Uggg Why...Why did I not eat right today?
This morning I was scheduled to work with the preK kids at our Church (I love those little kids) had a great morning with the family. After Church we were all hungry and it was lunch time and Anna our 10 year old says Mexican sounds so good. We haven't had Mexican food in sooo long. Andy and I looked at one another and we were on it like white on rice. So we went, ate too many chips and salsa. I got a chicken fajita quesadilla with rice and beans. It all tasted AMAZING going down then I went to pay the bill and BOOM there it sat in my gut rotting away and instantly draining my energy. Got home and felt like CRAP.
I was so tired and no energy all day long. Had plans on doing grand things around the house like cooking and cleaning. Thanks cheat meal for ruining that for me. I did some but not what I really needed to do.
So here I type and I'm still so bloated and I feel just like a tub of lard.
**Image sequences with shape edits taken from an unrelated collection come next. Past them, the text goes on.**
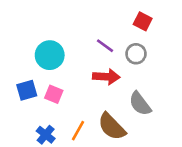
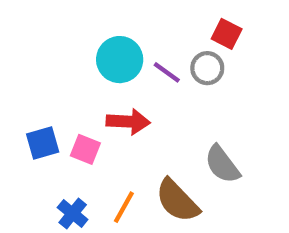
gray circle: (136, 54) -> (207, 68), moved
cyan circle: (50, 55) -> (120, 60), moved
red arrow: (106, 77) -> (128, 122), moved

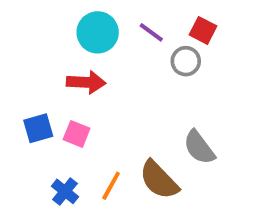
cyan circle: (120, 60) -> (98, 32), moved
purple line: (167, 72) -> (151, 32), moved
red arrow: (128, 122) -> (86, 82), moved

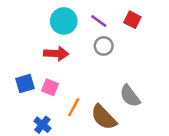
gray circle: (186, 61) -> (104, 46), moved
orange line: (111, 186) -> (74, 107), moved

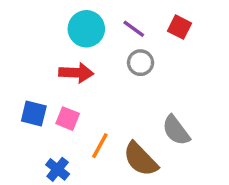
blue square: (25, 83) -> (34, 113), turned 30

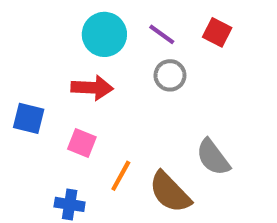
blue square: (34, 113) -> (29, 118), moved
blue cross: (58, 169) -> (70, 204), turned -30

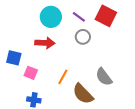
red square: (217, 32) -> (106, 16), size x1.5
pink square: (82, 143) -> (31, 73), moved
orange line: (121, 176) -> (63, 77), moved

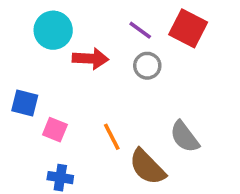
cyan circle: (51, 17) -> (53, 30), moved
red arrow: (45, 43) -> (90, 59), moved
orange line: (63, 77) -> (112, 137), turned -56

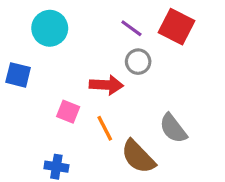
red arrow: (90, 59) -> (106, 85), moved
blue square: (25, 103) -> (18, 75), moved
pink square: (55, 130) -> (68, 112), moved

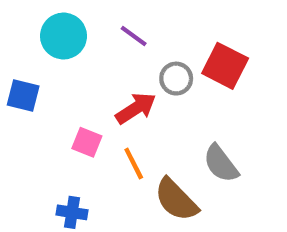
red square: (176, 27) -> (225, 66), moved
purple line: (131, 28) -> (134, 36), moved
red arrow: (106, 85) -> (136, 108), turned -36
Now I know why I eat healthy...It's not just for the benefits of a shrinking body and number on the scale. It's also for the fact that I have energy, I'm productive, clear mind, I feel clean, unlike now I feel really dirty. I know that just sound silly but I do, my pores on my face feel so congested, I just feel blahhh...
So I won't hide this blog post from anyone but I'm not going to hit the little share button either so if you're reading this its because you want to. I'm more or less writing this down for myself to remind myself the next time I want an all out BAD cheat meal to use this as a reference to remind myself just how shitty I feel after doing it. Not just physically feel crummy but my mind is doing tricks on me too. Like now I'm overwhelmed with it all and I just want to face plant into a gallon of ice cream and give up but I've come to far and I know what it truly means to feel good and not just because my body is shrinking and the scale shows a less number but just to feel healthy and strong. That is priceless.